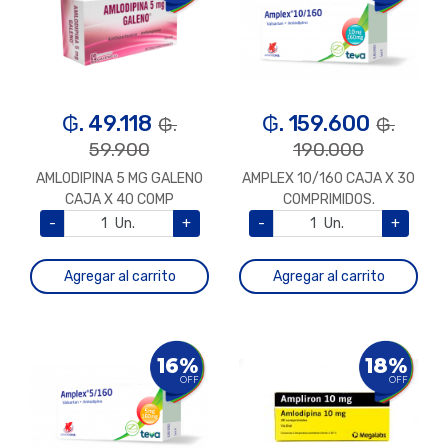
₲. 49.118
₲. 159.600
₲.
₲.
59.900
190.000
AMLODIPINA 5 MG GALENO
AMPLEX 10/160 CAJA X 30
CAJA X 40 COMP
COMPRIMIDOS.
-
Un.
+
-
Un.
+
Agregar al carrito
Agregar al carrito
16%
18%
OFF
OFF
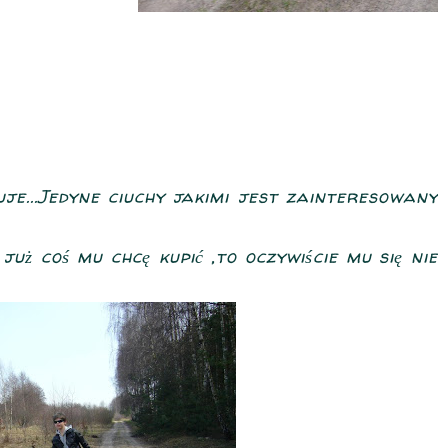
je...Jedyne ciuchy jakimi jest zainteresowany
 już coś mu chcę kupić ,to oczywiście mu się nie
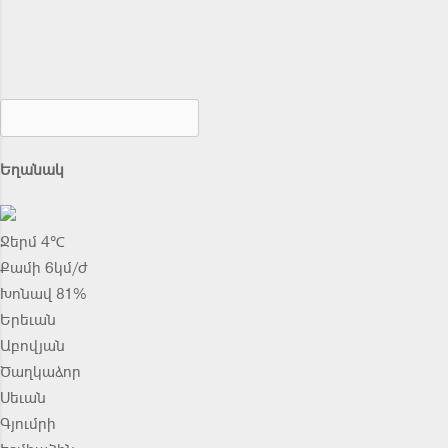
Եղանակ
Ջերմ 4℃
Քամի 6կմ/ժ
Խոնավ 81%
Երեւան
Աբովյան
Ծաղկաձոր
Սեւան
Գյումրի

### Task
Leaving the pictures out, reproduce the entries above exactly.

### Finished exercise
₲. 49.118
₲. 159.600
₲.
₲.
59.900
190.000
AMLODIPINA 5 MG GALENO
AMPLEX 10/160 CAJA X 30
CAJA X 40 COMP
COMPRIMIDOS.
-
Un.
+
-
Un.
+
Agregar al carrito
Agregar al carrito
16%
18%
OFF
OFF
je...Jedyne ciuchy jakimi jest zainteresowany
 już coś mu chcę kupić ,to oczywiście mu się nie
Եղանակ
Ջերմ 4℃
Քամի 6կմ/ժ
Խոնավ 81%
Երեւան
Աբովյան
Ծաղկաձոր
Սեւան
Գյումրի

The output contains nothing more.